土曜日のランチの時間が終わり、ディナーの準備をしている時だった。

遥さんが厨房から手招きをしている。

「料理ですか」

「まかないだけでいいから作ってみない?料理って楽しいのよ」

「いや、私料理は・・・」


実は料理は苦手だ。

32になった今でも満足に卵焼きも焼けないし、自炊なんてもう何年もしていない。

昔一度彼氏に料理を出したことがあったが、まずいとはっきり言われて以来、自分は料理できないんだと料理することをやめてしまったのだ。

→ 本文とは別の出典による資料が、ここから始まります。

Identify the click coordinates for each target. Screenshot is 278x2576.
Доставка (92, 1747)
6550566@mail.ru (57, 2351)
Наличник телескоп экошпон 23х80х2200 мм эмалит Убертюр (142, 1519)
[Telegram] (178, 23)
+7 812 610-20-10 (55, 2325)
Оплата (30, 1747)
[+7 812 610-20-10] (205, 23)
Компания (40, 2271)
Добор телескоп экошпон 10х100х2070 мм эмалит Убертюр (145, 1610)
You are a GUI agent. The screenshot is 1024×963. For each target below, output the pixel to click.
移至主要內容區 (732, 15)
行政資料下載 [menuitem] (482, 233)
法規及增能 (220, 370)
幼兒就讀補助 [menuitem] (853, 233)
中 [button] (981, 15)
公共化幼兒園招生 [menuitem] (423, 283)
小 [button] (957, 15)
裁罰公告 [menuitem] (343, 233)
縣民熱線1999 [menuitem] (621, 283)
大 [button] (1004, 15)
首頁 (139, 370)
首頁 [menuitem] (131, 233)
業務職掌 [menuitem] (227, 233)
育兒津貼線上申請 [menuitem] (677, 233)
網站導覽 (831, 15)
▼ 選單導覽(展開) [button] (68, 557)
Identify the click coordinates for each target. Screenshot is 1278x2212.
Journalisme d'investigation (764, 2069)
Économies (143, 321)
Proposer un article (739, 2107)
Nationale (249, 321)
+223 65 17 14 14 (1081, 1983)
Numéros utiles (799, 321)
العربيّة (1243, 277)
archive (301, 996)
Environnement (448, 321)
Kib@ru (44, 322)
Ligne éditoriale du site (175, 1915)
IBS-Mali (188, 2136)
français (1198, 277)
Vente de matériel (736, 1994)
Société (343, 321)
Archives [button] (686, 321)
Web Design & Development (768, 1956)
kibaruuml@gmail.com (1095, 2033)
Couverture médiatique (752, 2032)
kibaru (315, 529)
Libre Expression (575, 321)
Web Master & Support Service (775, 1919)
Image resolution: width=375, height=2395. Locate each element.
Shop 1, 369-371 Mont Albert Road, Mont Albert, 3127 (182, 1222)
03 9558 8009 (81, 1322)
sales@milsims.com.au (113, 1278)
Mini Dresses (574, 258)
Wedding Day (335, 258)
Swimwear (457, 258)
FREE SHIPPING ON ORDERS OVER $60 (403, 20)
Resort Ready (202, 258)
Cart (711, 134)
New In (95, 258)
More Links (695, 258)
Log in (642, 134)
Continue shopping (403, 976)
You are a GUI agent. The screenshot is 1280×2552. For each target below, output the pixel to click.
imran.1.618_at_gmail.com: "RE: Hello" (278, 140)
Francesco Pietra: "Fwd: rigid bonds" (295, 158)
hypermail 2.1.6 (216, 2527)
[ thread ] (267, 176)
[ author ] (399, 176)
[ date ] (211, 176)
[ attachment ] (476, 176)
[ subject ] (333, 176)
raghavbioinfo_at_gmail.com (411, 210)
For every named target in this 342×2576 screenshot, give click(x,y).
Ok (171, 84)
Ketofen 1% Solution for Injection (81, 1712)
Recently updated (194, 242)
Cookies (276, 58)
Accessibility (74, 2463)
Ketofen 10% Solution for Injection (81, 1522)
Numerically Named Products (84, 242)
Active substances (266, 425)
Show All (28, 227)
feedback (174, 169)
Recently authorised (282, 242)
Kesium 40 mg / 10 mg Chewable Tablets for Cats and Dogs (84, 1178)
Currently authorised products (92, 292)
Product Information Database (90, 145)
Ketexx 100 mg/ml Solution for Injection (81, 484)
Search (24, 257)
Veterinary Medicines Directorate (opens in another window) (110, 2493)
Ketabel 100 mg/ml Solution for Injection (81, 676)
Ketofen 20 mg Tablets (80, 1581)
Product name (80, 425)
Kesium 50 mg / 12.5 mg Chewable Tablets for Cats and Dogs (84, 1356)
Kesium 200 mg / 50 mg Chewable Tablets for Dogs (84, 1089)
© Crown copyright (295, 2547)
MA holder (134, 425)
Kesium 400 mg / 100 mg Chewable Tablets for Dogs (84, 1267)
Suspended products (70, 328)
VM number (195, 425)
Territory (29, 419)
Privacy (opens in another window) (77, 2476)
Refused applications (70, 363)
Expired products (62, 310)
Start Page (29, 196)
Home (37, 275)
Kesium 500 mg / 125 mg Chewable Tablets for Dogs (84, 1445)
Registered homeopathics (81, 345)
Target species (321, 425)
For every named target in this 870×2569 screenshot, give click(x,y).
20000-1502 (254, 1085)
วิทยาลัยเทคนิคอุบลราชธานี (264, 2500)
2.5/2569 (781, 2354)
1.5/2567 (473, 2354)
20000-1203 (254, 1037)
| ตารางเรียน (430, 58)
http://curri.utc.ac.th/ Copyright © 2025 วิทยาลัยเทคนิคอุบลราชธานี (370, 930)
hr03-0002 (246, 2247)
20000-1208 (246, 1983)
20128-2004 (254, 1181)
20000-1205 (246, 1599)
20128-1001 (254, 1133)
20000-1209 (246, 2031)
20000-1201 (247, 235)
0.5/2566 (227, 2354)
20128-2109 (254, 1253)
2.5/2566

あの頃のことを思い出して少し苦々しい気持ちになった。


「私、料理下手なんですよね」

「まだ若いのに料理下手とか決めつけちゃダメよ。ほら、私が教えてあげるから。ね?」

グイグイと遥に押されて、調理台に立ってみる。

遥さんに言われた通りに野菜を刻み、調味料をかけ、卵とご飯を炒める。

不器用なせいで野菜の大きさはまちまちだが、美味しい匂いがあたりに漂っている。


「はい、これで炒飯できあがり」


ドキドキしながら、武史さんにだしてみる「おいしいよ」とにっこり笑ってくれた。

遥さんの説明が良かったことと特製の調味料でかなり美味しく仕上がっているようだ。

自分でも食べてみると、思わず「美味しい」と言葉がでた。

「料理なんて簡単でしょう?」

「いえ、遥さんが教えるのが上手いだけで。ありがとうございます」

「私こそお礼を言いたいくらい。妹と料理とかてみたかったかったから、嬉しかった。子供の時なんて弟の髪を無理やり結んで妹って言い張っておままごとしてたんだよね」

「遥が強引なのは子供の頃からなんだな」

「今じゃあんなんだけど子供の時は弟は可愛い顔だったのよ。髪を結んでも可愛かったわ」

遥さんは昔を思い出して笑いながら、すずをじっと見つめた。

「もうあの子を妹には出来ないし、本当にすずちゃんが妹になってくれたらなぁ」

「こら、遥。すずちゃんが困ってるだろう」

武史は遥をたしなめたが、「そうよね、ごめんね」と言いつつ、「まぁ少し考えてみてよ」と言って遥はいたずらっぽくウィンクして笑った。


今まで成瀬のことを男性として見たことはない。

成瀬のことを思い出すと、柔和な顔立ちに背が高くてスタイルは抜群で、地味だが優しい性格で先輩からも後輩からも好かれている。

モテてもおかしくない優良物件だ。


「あ、今あの子のこと考えたでしょ?」

遥さんがからかうように言ったタイミングで、成瀬がやってきた。

「何の話してたんだ?」

盛り上がっている私たちを不思議そうな顔で成瀬が見ている。

「別に何もないです」

すずは何となく恥ずかしくて、顔を合わせないようにホールへ出た。